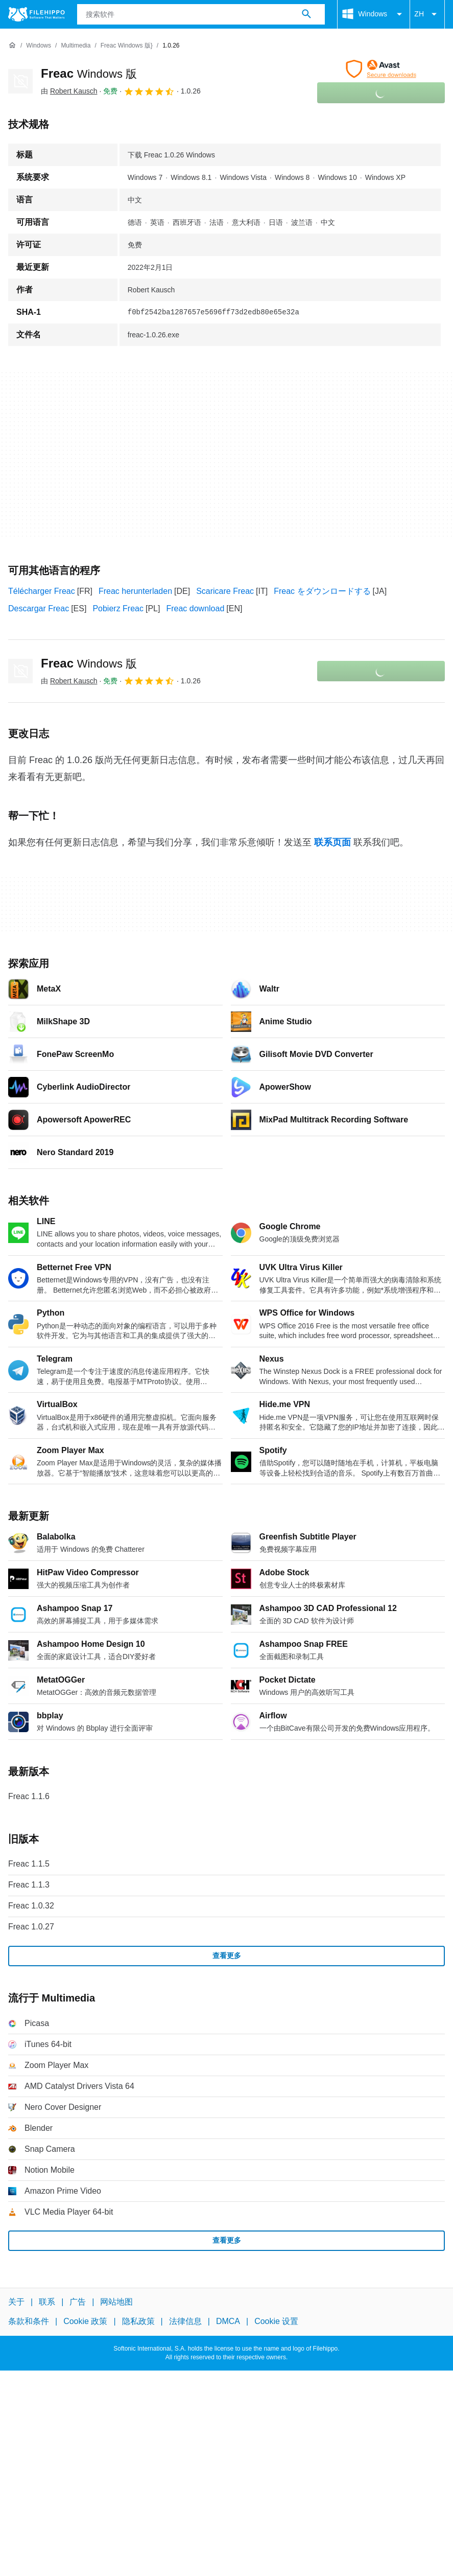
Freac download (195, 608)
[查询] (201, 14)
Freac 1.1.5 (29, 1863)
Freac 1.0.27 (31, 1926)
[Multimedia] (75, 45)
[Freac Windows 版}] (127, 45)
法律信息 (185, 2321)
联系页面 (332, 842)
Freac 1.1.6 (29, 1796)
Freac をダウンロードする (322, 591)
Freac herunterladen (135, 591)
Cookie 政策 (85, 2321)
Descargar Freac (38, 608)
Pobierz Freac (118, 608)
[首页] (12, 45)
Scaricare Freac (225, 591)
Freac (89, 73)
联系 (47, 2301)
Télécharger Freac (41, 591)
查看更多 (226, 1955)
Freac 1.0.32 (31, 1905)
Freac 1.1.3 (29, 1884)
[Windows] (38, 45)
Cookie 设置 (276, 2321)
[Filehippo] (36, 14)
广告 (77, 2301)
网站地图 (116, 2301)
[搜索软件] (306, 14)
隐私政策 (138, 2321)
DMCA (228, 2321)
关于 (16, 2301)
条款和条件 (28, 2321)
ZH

════════════════════

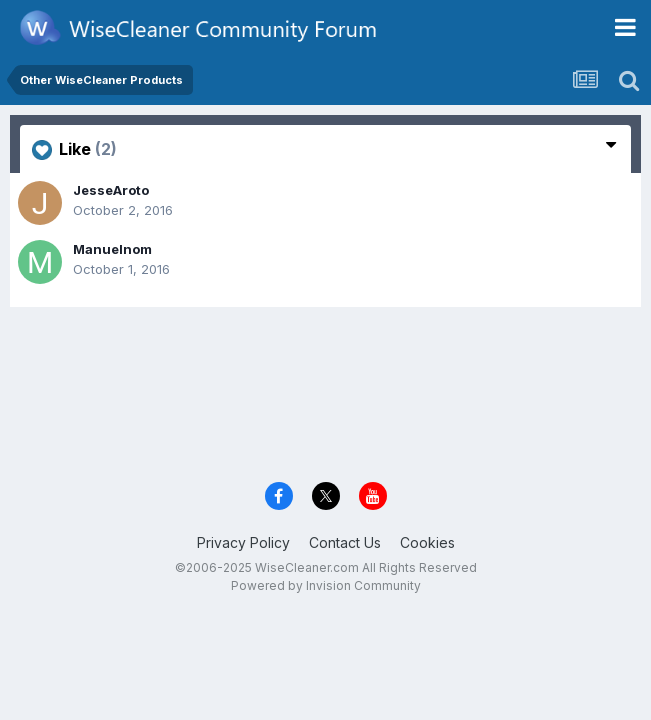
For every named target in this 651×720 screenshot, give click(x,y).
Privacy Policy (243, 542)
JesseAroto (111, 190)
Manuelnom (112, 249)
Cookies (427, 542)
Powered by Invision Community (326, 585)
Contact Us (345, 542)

════════════════════

> What is needed:
In the listing above, find the line containing "Pobierz Freac (118, 608)" and the line containing "DMCA (228, 2321)". Output them and every line between, exactly, and nothing else.

> Response:
Pobierz Freac (118, 608)
[首页] (12, 45)
Scaricare Freac (225, 591)
Freac (89, 73)
联系 (47, 2301)
Télécharger Freac (41, 591)
查看更多 (226, 1955)
Freac 1.0.32 (31, 1905)
Freac 1.1.3 (29, 1884)
[Windows] (38, 45)
Cookie 设置 (276, 2321)
[Filehippo] (36, 14)
广告 (77, 2301)
网站地图 (116, 2301)
[搜索软件] (306, 14)
隐私政策 (138, 2321)
DMCA (228, 2321)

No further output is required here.